The same logic governs the use of phrases like ‘Epstein class’ to describe the Western elites he claims orchestrate policy against Iran by the likes of Mohammad Marandi, who is the Islamic Republic’s most prominent English-language voice. The term is doing specific work. It is not the ‘capitalist class’ or the ‘political establishment.’ It is a story about a group of powerful people who are in cahoots, who reject God, who bow to a false idols. I remember these tropes from childhood being used explicitly to demean and denounce Jews. The framing maintains enough distance for those who did not grow up in that context, or are unfamiliar with this kind of antisemitic esoteric language, to give it the benefit of the doubt.

The regime is not looking for ideological allies in any strict sense.
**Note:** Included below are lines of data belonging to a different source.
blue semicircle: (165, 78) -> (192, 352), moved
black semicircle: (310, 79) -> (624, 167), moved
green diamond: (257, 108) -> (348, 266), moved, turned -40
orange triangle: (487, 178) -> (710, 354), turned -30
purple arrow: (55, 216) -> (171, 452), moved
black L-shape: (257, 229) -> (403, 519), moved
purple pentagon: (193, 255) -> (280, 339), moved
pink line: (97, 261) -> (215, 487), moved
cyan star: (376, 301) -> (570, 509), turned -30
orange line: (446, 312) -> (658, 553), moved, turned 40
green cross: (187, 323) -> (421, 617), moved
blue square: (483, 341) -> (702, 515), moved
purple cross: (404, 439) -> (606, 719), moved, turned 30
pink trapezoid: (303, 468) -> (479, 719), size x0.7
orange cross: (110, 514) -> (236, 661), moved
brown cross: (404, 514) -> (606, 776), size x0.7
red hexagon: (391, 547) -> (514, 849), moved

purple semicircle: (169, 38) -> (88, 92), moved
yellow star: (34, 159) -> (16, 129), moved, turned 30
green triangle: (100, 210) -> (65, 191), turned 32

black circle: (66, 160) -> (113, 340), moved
It is looking for narratives that, taken together, construct a world in which every major power would be better off without liberal hegemony: Russia, China, the ‘Global South’, the Western realist who thinks NATO overreached, the nationalist who believes their country is being dragged into someone else’s wars, the leftist who thinks capitalism is imperialism by other means. Iran positions itself as the node where all these grievances converge, the proof of concept for a world that has moved on from Washington.

In this illiberal worldview, Iran gets to present itself as the axis around which a better, multipolar world is already forming. It is also a worldview that Iranian society itself has largely rejected. Surveys from the Group for Analyzing and Measuring Attitudes in Iran have found roughly 80% of respondents in favour of ending the clerical system. The 2025–26 protests produced some of the highest casualty figures in the regime’s history. A government killing thousands of its own citizens for demanding a vote cannot long sustain its identity as defender of the oppressed before this rhetoric turns to ash. Hence why, when the regime cut off the internet in January, it simultaneously broadcasted the American pundits representing both ends of the political spectrum. When domestic legitimacy fails, external validation becomes all the more urgent.
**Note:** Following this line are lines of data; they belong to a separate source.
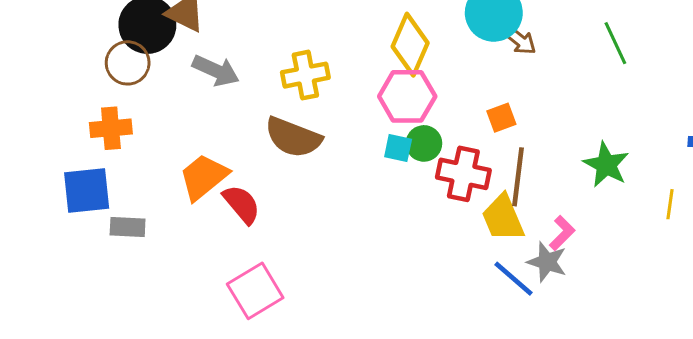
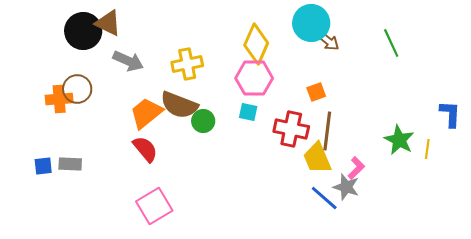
brown circle: (128, 63) -> (77, 89), moved
green circle: (424, 143) -> (203, 121), moved
green star: (606, 165) -> (399, 140), moved
orange trapezoid: (204, 177) -> (146, 113), moved
blue square: (87, 191) -> (43, 166), moved, size x0.6

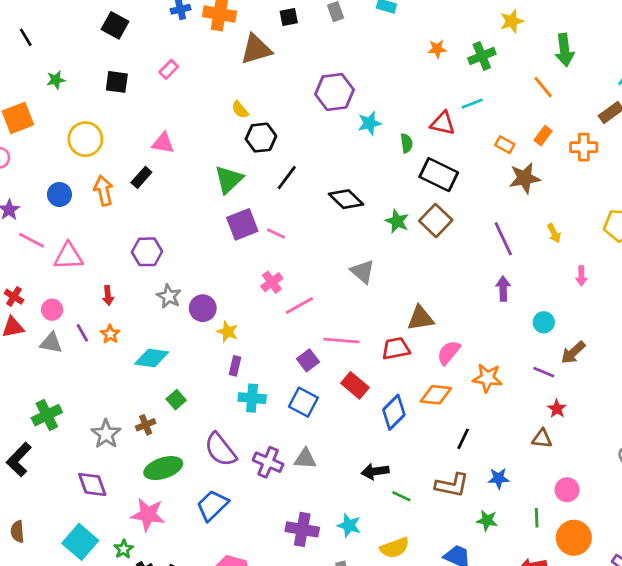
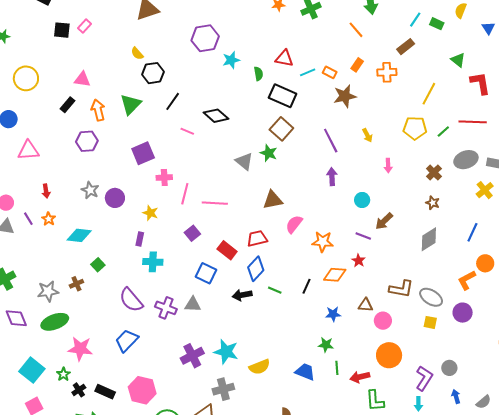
black square: (117, 82) -> (62, 30), moved
cyan line: (472, 104) -> (308, 72), moved
orange arrow: (103, 191) -> (98, 110), moved
green star: (397, 221) -> (269, 153), moved
purple square: (242, 224) -> (143, 153), moved
pink line: (276, 234) -> (187, 131), moved
purple hexagon: (147, 252) -> (87, 141), moved
pink triangle: (68, 256) -> (28, 150), moved
gray triangle: (363, 272) -> (244, 161), moved
pink cross: (272, 282) -> (164, 177), turned 35
pink line: (299, 306) -> (185, 194), turned -45
yellow star: (228, 332) -> (150, 213), moved
pink line: (341, 341) -> (215, 203), moved
red trapezoid: (396, 349) -> (257, 238), moved
orange diamond: (436, 395) -> (335, 275), moved
blue square: (303, 402) -> (206, 273), moved
red star: (557, 409) -> (358, 261), moved
gray star: (106, 434) -> (48, 291), turned 30
brown triangle: (542, 439) -> (365, 305), moved
green ellipse: (163, 468) -> (55, 322), moved
black arrow: (375, 471) -> (242, 295), moved
purple diamond: (92, 484) -> (16, 318), moved
brown L-shape: (452, 485) -> (401, 289), moved
green line: (401, 496) -> (275, 290), moved
green line: (537, 518) -> (337, 368), moved
cyan star: (349, 525) -> (226, 352), size x1.4
purple cross: (302, 529) -> (192, 356), turned -35

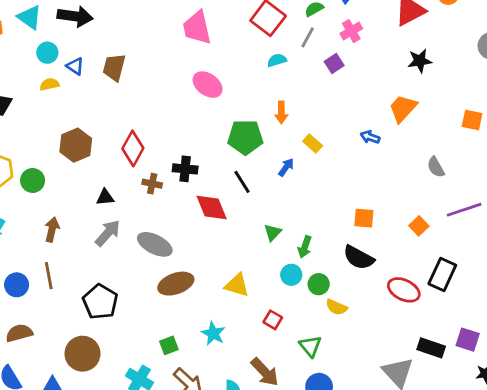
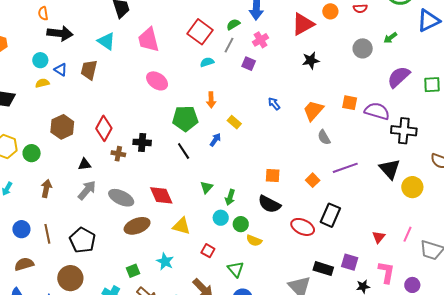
cyan triangle: (30, 17) -> (106, 41), moved
purple square: (334, 63) -> (249, 64), turned -32
orange trapezoid: (403, 108) -> (313, 111), moved
blue arrow: (370, 137) -> (274, 104), moved, turned 32
red diamond: (212, 208) -> (161, 195), moved
brown line: (49, 276) -> (47, 234), moved

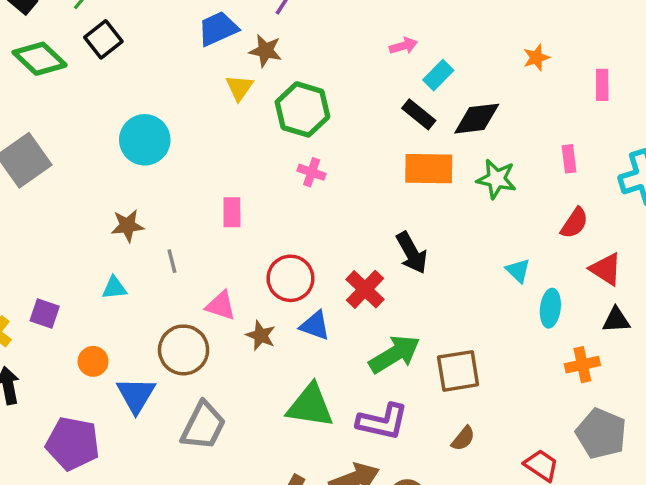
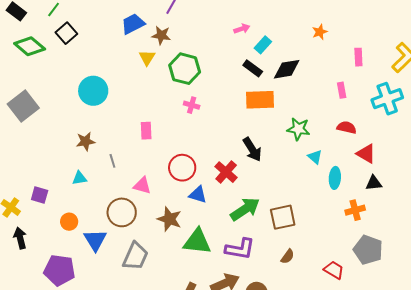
pink rectangle: (602, 85) -> (358, 57), moved
green star: (496, 179) -> (298, 129), moved
red semicircle: (574, 223) -> (347, 128), turned -108
brown star: (261, 335) -> (169, 219), moved, size x1.4

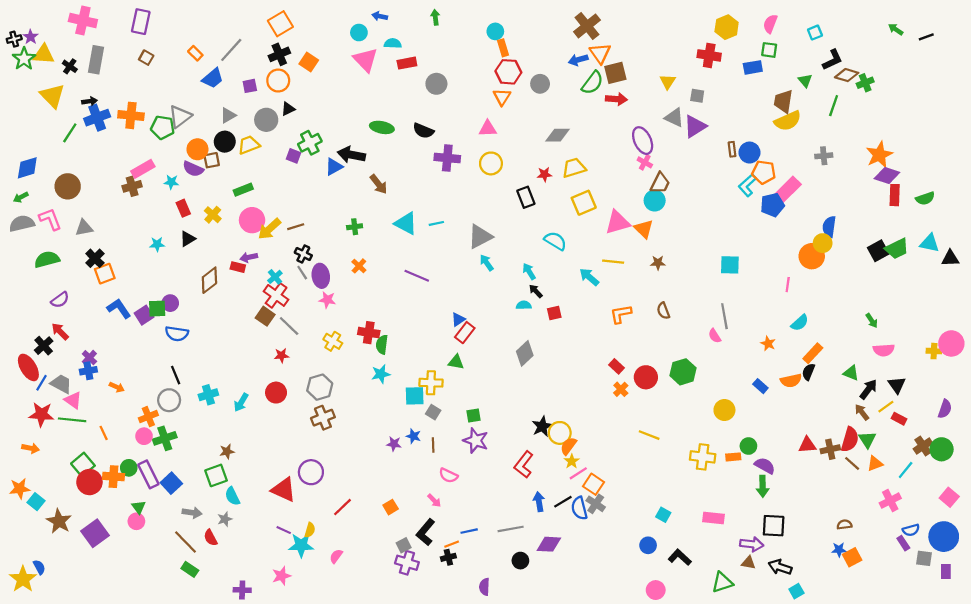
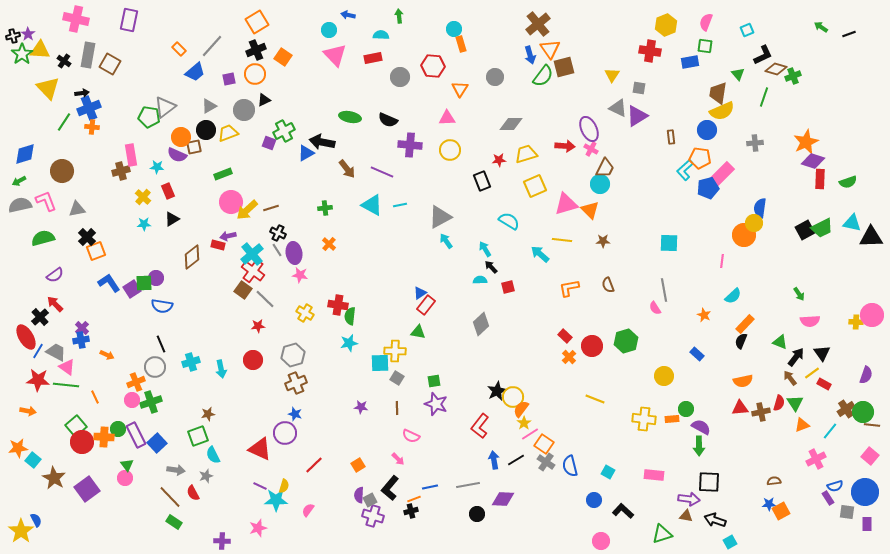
cyan semicircle: (393, 43) -> (381, 35), moved
brown square: (146, 58) -> (110, 64), moved, size x1.5
blue arrow: (578, 60) -> (530, 55), turned -90
red hexagon: (508, 72) -> (433, 66), moved
red arrow: (616, 99) -> (565, 146), moved
orange cross: (131, 115) -> (92, 127), moved, size x0.6
blue circle: (750, 153) -> (707, 130), moved
pink rectangle: (143, 169) -> (131, 155), turned -70
yellow cross: (213, 215) -> (143, 197), moved
black triangle: (950, 258) -> (871, 237), size x1.4
purple line: (417, 276) -> (382, 172), moved
cyan cross: (275, 277) -> (252, 254), size x1.6
orange semicircle: (791, 381) -> (743, 381), moved
cyan arrow: (241, 402) -> (221, 369), turned -42
blue star: (413, 436) -> (295, 414), moved
red semicircle: (850, 439) -> (779, 403), size x0.7
brown line: (852, 463) -> (872, 425), moved, turned -35
blue semicircle: (579, 508) -> (570, 466), moved
purple semicircle: (484, 587) -> (359, 495), moved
The same logic now extends into the ‘slopaganda’ ecosystem Iran has helped cultivate. The viral AI clips are not meant to be coherent. They are meant to be legible to different audiences at once: Third Worldist grievances through Vietnam and Native American dispossession; realist cynicism through the collapse of liberal order; and, just beneath the surface, older conspiratorial tropes – Epstein Island, Baal, civilisational decay –  act as signals to those looking for them while remaining plausibly deniable to those who are not.

This is why the system travels so well. It does not ask for agreement. It offers recognition, and in doing so, turns the information space into a battlefield that Iran is learning to dominate.

The system Khamenei built does not need to win the argument. It only needs to make sure there is no argument left to win.

Kamiab Ghorbanpour is a PhD candidate in cognitive science at Tilburg University. His writing on contemporary politics and culture has appeared in outlets including Wired and Haaretz. He lived in Iran from 1996 to 2019.